Tak hanya di Grab maupun Gojek, bisnis data ini pun memang menjadi karakteristik dari bisnis digital lainnya. Tapi, situasi akan semakin buruk, ketika terjadi merger dan para konsumen menjadi semakin ketergantungan dengan perusahaan atau aplikasi tersebut.
Memang, Grab dan Gojek, membantu pengembangan UMKM. Tapi, kata Ibrahim, tidak ada bisnis yang gratis. Data-data pelanggan yang sudah dimiliki kedua perusahaan pun bisa dimonetisasi untuk keperluan bisnis.
Ketika kedua perusahaan merger, maka ada potensi terjadinya monopoli teknologi, dari informasi pergerakan manusia sampai finansial. "Betapa dahsyatnya," kata Ibrahim yang pernah menjadi analis Institute for Prospective Technological Studies (IPTS) ini, sebuah lembaga di bawah Komisi Eropa yang berbasis di Seville, Spanyol.
Meski demikian, Ibrahim menyebut masalah sebenarnya juga ada pada pelanggan sendiri. Sampai saat ini, Ia menilai masyarakat Indonesia masih belum tidak terlalu peduli dengan perlindungan data pribadi mereka masing-masing.
Berbagai data pribadi kerap disetor begitu saja dalam setiap transaksi digital yang dilakukan. "Asal harga murah," kata Ibrahim.
Kondisi yang berbeda justru terjadi di beberapa negara maju di Eropa, seperti di Skandinavia.

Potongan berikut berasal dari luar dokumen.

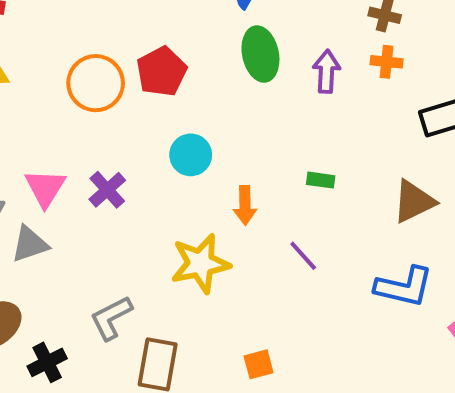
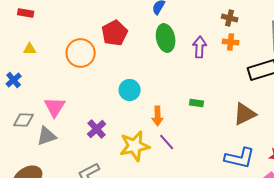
red pentagon: (162, 71) -> (115, 33), moved
purple cross: (107, 190) -> (97, 129), moved
purple line: (303, 256) -> (167, 142), moved

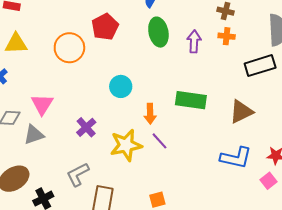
yellow triangle: (30, 49) -> (16, 44), size x1.6
green rectangle: (197, 103) -> (191, 100), size x2.0

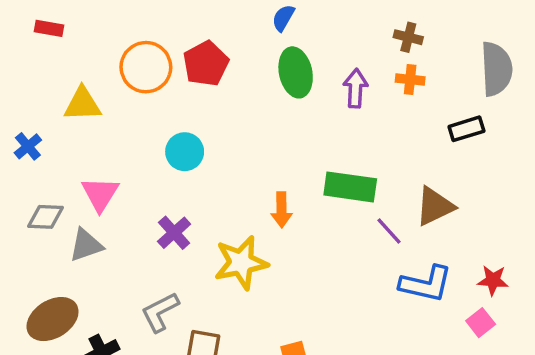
yellow triangle: (16, 44) -> (82, 104), moved
orange circle: (69, 48) -> (146, 67), moved
black rectangle: (260, 66) -> (466, 129), size x0.7
cyan circle: (121, 86) -> (185, 152), moved
purple line: (159, 141) -> (389, 231), moved

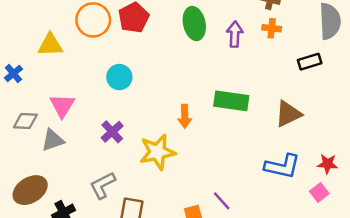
purple line: (389, 231) -> (222, 201), moved

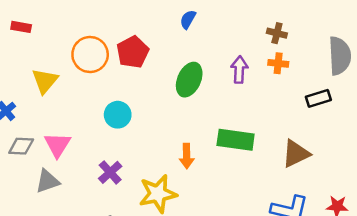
green ellipse: (194, 23) -> (189, 80), moved, turned 36
yellow triangle: (50, 45) -> (45, 81), turned -48
gray diamond: (25, 121) -> (21, 146), moved

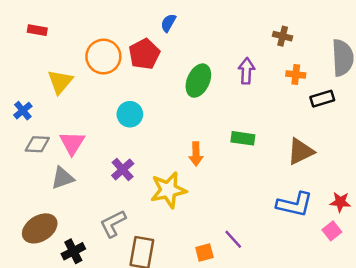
blue semicircle: (188, 19) -> (168, 23), moved
orange cross: (278, 63) -> (296, 75), moved
green rectangle: (236, 140) -> (243, 138), size x0.7

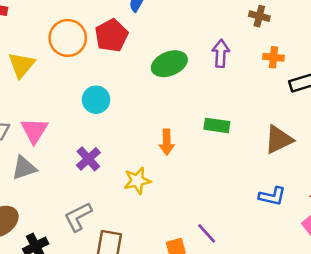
green ellipse: (198, 81) -> (169, 64), turned 44
yellow star: (168, 190) -> (137, 181), size x0.7
blue L-shape: (295, 204) -> (272, 196), size x0.7

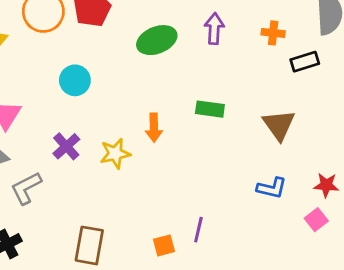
brown triangle: (279, 140) -> (279, 125), turned -40
yellow star: (137, 181) -> (115, 154), moved
gray L-shape: (78, 217) -> (26, 188), moved
purple line: (207, 233) -> (198, 230), turned 55

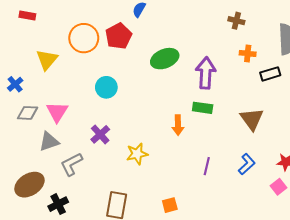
purple arrow: (214, 29) -> (206, 73), moved, size x1.4
orange arrow: (154, 128) -> (178, 125), moved
yellow star: (115, 154) -> (137, 154), moved
blue L-shape: (272, 188) -> (247, 164), turned -55
purple line: (198, 230) -> (207, 166), moved

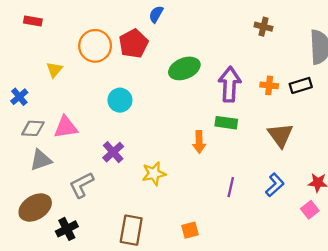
orange cross: (248, 53) -> (269, 85), moved
yellow triangle: (47, 60) -> (54, 70), size x0.7
pink triangle: (57, 112) -> (66, 127), turned 50
gray triangle: (49, 142) -> (41, 160), moved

Menurut dia, perkembangan bisnis e-commerce di kawasan ini paling lambat. "Tapi justru data protectionnya paling kuat," kata Ibrahim.
Untuk itu, Ibrahim menyebut kondisi ini bisa menjadi sejumlah pertimbangan di Komisi Pengawas Persaingan Usaha (KPPU) nantinya, jika memang Grab dan Gojek melaporkan merger. "Ini jadi call buat KPPU," kata Ibrahim.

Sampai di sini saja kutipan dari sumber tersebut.